» **Problem to work on**:
Take the material below and reproduce, word for word, only the lines from the line with "For every named" through the line with "[ date ] (211, 162)".

» **Records for the exercise**:
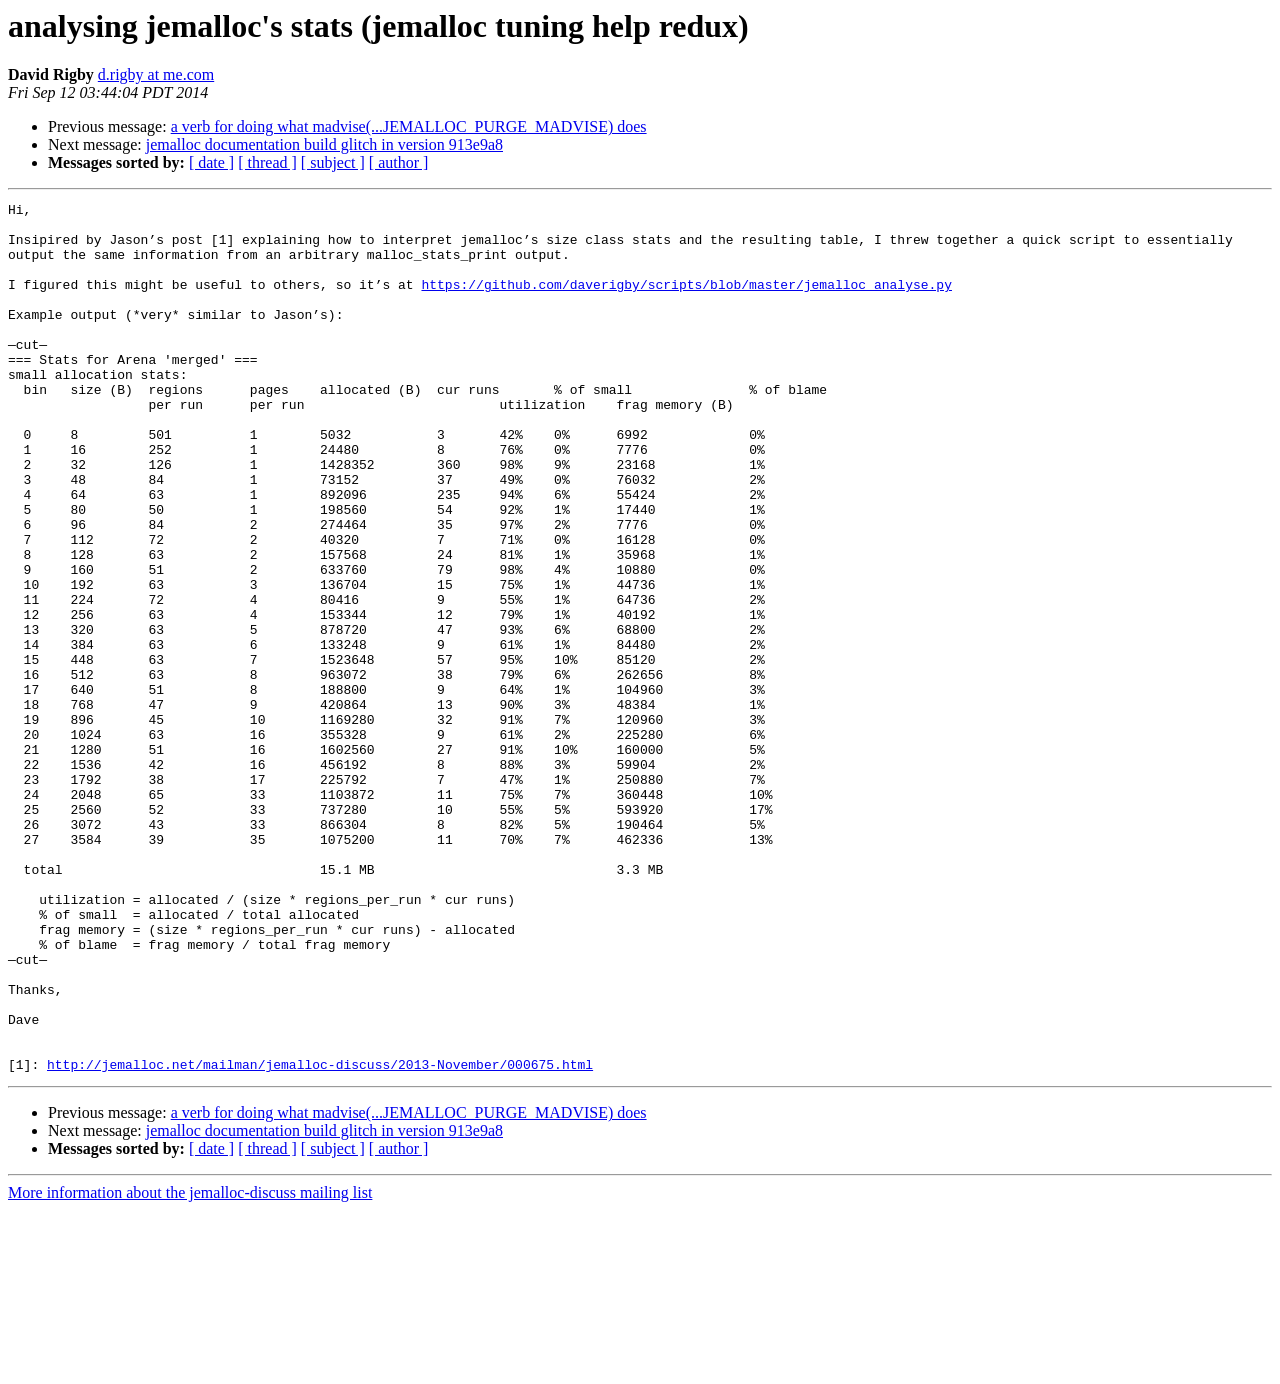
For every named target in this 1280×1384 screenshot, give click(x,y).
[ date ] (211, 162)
...
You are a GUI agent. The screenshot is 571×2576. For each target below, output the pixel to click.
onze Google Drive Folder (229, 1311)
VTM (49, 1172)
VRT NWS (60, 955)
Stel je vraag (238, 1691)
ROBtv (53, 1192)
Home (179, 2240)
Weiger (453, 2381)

» **Task result**:
For every named target in this 1280×1384 screenshot, give click(x,y).
[ date ] (211, 162)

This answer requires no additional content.